The process of recontamination years after an “accident” is the bane of the oil spill.
A stop for shrimp, setting strategies for analyzing
By Paul K. Haeder
as told by Marc Gauthier
The last three days have been emblematic of what will be a blurry future for this area, the ecosystem, its people as well as the culture and all the commerce not directly tied to oil drilling, refining and shipping. It’s bleak, and typical of a disaster many times more catastrophic than the Exxon Valdez mess.
Gauthier and I continually discuss strategies about how to get under the skin of this story, his next filmmaking theme. He’s going to collect tar and runny muck samples, set up his own makeshift lab and begin seeing how this stuff reacts in a sealed glass jar and on coffee filter material.
It’s surreal, really, that some guy from Spokane has to ask the obvious questions in an area with more than 100 years of oil business history on the books.
Where are the State of Louisiana air quality control folk? Where are the nurses and medical teams? Where are the quick reaction groups checking in on the youngsters and old timers alike? A simple $20 oscillating fan could be a lifesaver for those living near the volatile organic compounds wafting into people’s humid, hot domiciles. He hasn’t seen nor heard of anything like that happening.
What Gauthier can attest to is that the only inhabited barrier island in Louisiana , Grand Isle, which is one of the biggest tourist and fisher destinations in the state, has become a sacrificial lamb to the incompetence of BP and all the other attendant agencies.
Marc’s talked to dozens of “oil men,” and while most don’t submit to on-camera interviews, they are loose-lipped when it comes to what went wrong with Deepwater Horizon and what the industry is doing to cut corners at the expense of workers (11 killed this time around) and fowled ecosystems.

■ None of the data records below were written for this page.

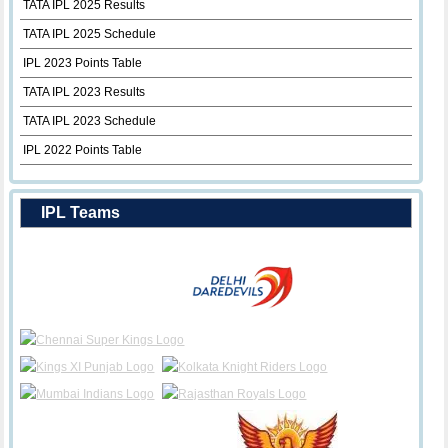
TATA IPL 2025 Results
TATA IPL 2025 Schedule
IPL 2023 Points Table
TATA IPL 2023 Results
TATA IPL 2023 Schedule
IPL 2022 Points Table
IPL Teams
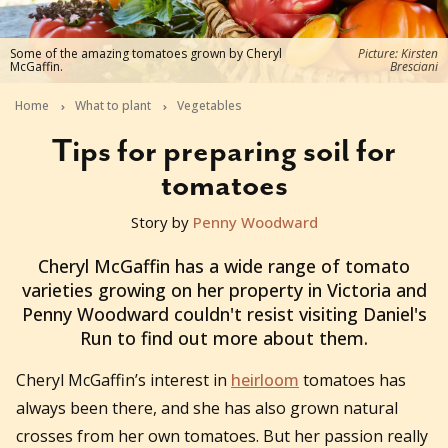
Some of the amazing tomatoes grown by Cheryl
Picture: Kirsten
McGaffin.
Bresciani
Home
What to plant
Vegetables
Tips for preparing soil for
tomatoes
Story by
Penny Woodward
2021-09-22T04:08:40+10:00
Cheryl McGaffin has a wide range of tomato
varieties growing on her property in Victoria and
Penny Woodward couldn't resist visiting Daniel's
Run to find out more about them.
Cheryl McGaffin’s interest in
heirloom
tomatoes has
always been there, and she has also grown natural
crosses from her own tomatoes. But her passion really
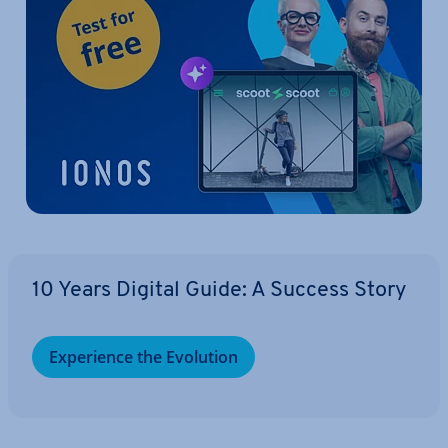
10 Years Digital Guide: A Success Story
Ex­per­i­ence the Evolution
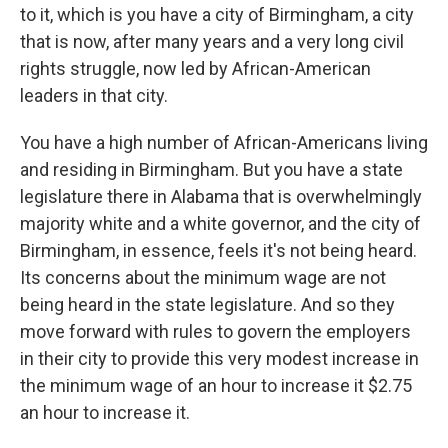
to it, which is you have a city of Birmingham, a city
that is now, after many years and a very long civil
rights struggle, now led by African-American
leaders in that city.
You have a high number of African-Americans living
and residing in Birmingham. But you have a state
legislature there in Alabama that is overwhelmingly
majority white and a white governor, and the city of
Birmingham, in essence, feels it's not being heard.
Its concerns about the minimum wage are not
being heard in the state legislature. And so they
move forward with rules to govern the employers
in their city to provide this very modest increase in
the minimum wage of an hour to increase it $2.75
an hour to increase it.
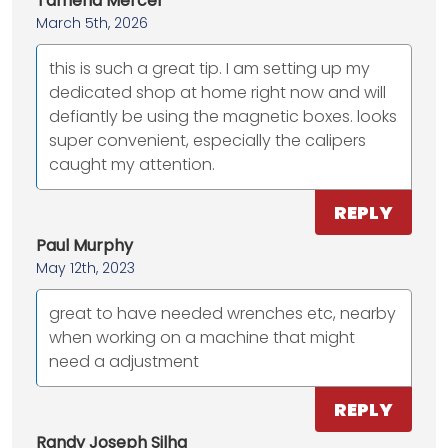
Tameria Mercer
March 5th, 2026
this is such a great tip. I am setting up my
dedicated shop at home right now and will
defiantly be using the magnetic boxes. looks
super convenient, especially the calipers
caught my attention.
REPLY
Paul Murphy
May 12th, 2023
great to have needed wrenches etc, nearby
when working on a machine that might
need a adjustment
REPLY
Randy Joseph Silha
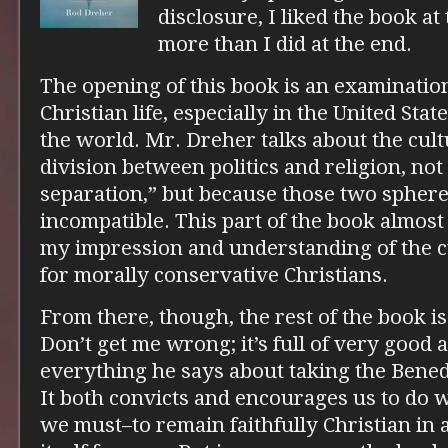
disclosure, I liked the book at
more than I did at the end.
The opening of this book is an examination
Christian life, especially in the United Sta
the world. Mr. Dreher talks about the cul
division between politics and religion, not
separation,” but because those two spher
incompatible. This part of the book almost
my impression and understanding of the cu
for morally conservative Christians.
From there, though, the rest of the book is 
Don’t get me wrong; it’s full of very good 
everything he says about taking the Benedi
It both convicts and encourages us to do
we must–to remain faithfully Christian in 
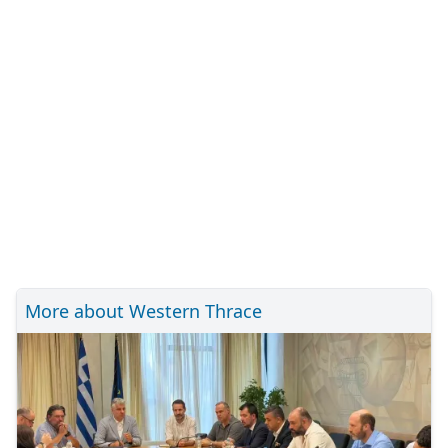
More about Western Thrace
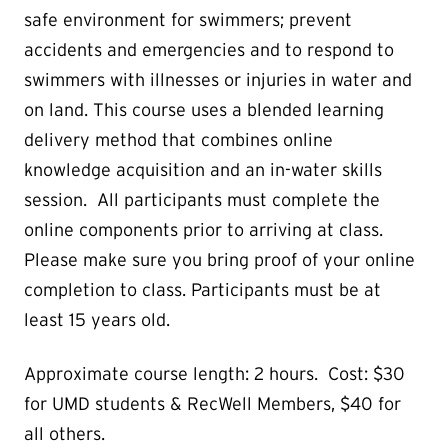
safe environment for swimmers; prevent
accidents and emergencies and to respond to
swimmers with illnesses or injuries in water and
on land. This course uses a blended learning
delivery method that combines online
knowledge acquisition and an in-water skills
session. All participants must complete the
online components prior to arriving at class.
Please make sure you bring proof of your online
completion to class. Participants must be at
least 15 years old.
Approximate course length: 2 hours. Cost: $30
for UMD students & RecWell Members, $40 for
all others.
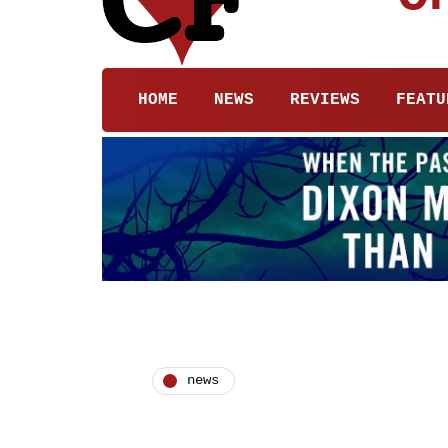
HOME
NEWS
REVIEWS
FEATU
news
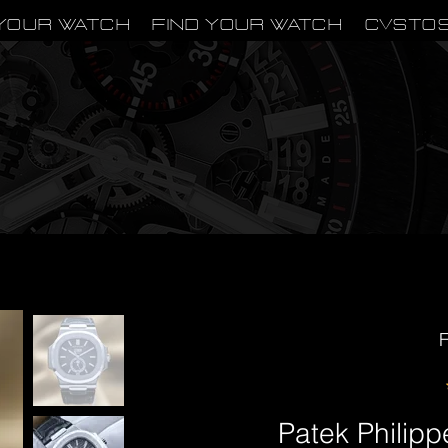
Your Watch
Find Your Watch
CVSTO
F
Patek Philipp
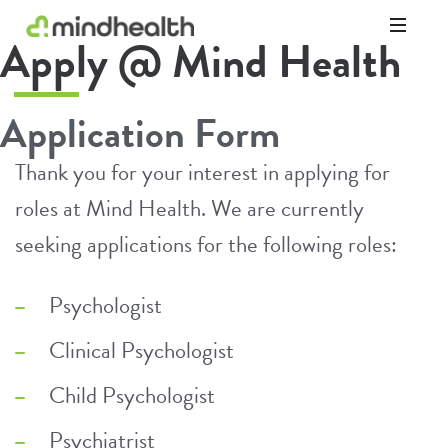
Apply @ Mind Health
Psychologists
&
Allied
Application Form
Health
Experts
Thank you for your interest in applying for
roles at Mind Health. We are currently
seeking applications for the following roles:
Psychologist
Clinical Psychologist
Child Psychologist
Psychiatrist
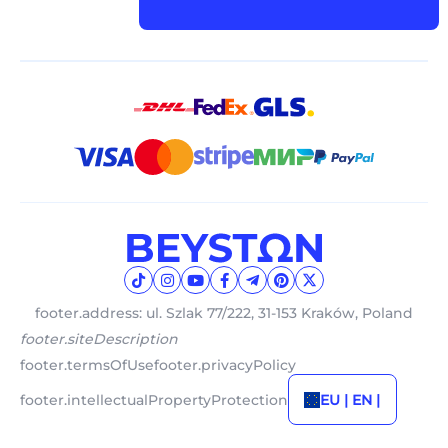
footer.address: ul. Szlak 77/222, 31-153 Kraków, Poland
footer.siteDescription
footer.termsOfUse
footer.privacyPolicy
footer.intellectualPropertyProtection
EU | EN |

The Gulf of Mexico, for the uninitiated, has more than 3,850 offshore wells. The ocean is a crisscross of varicose veins, pipes bleeding off oil and gas to get pumped to the mainland. There are fishing stories tied to those platform rigs, Marc’s learned. Stories of three football-field sized churning water appearing on flat seas – bubbles going 4 feet high.
“How many lost fishing boats has that created?” these fellows ask him rhetorically. It’s all bleed-off of gas pressure on those crude oil pipes – methane coming from a mile deep ocean, originating even much deeper from pockets of oil under earth.
There’s no talk in these parts of the global warming greenhouse implications of all that burning oil, let alone those continuous methane bleeds. That little miraculous gas is 27 times the greenhouse pollutant than CO2 is.
Worker after workers says the same thing to Marc – BP is in no way interested in collapsing or blowing up the wellhead hole because that’s the largest mother lode in the Gulf. “More than enough oil there for BP to pay for the mess and still make billions profit,” Marc said.
Saturday night Marc found some spiritual and intellectual respite, after being invited by some older folk on the island of Grand Terre to attend a shrimp feed at the Catholic church. “I interviewed local old timers who have lived out here for decades. They told me stories of how they used to collect their drinking water in rain barrels. How they grew cucumbers and sugar cane.”
This whippersnapper from Spokane was the youngest one at the fete, with 40 elders peeling shrimp and transfusing history and personal narratives into Marc’s blood. Just the day before, Friday, March captured some remarkable “old timer” tales while interviewing one fellow, 68, at his place near the sea. He’s seen it all after living here more than 50 years.
That Ken Burns moment was not enough, however, to keep Marc satiated. The oil is 2 inches deep, and he’s seeing those famous BP floating oil containment booms tangled up and washed ashore with no help in sight.
“Look, the oil is on the beaches, and the tidal action is now mixing up sand with oil. The oil’s covered up, and now with every storm coming in the next 10 years the stuff will just get churned up to the surface again.”
The process of recontamination years after an “accident” is the bane of the oil spill.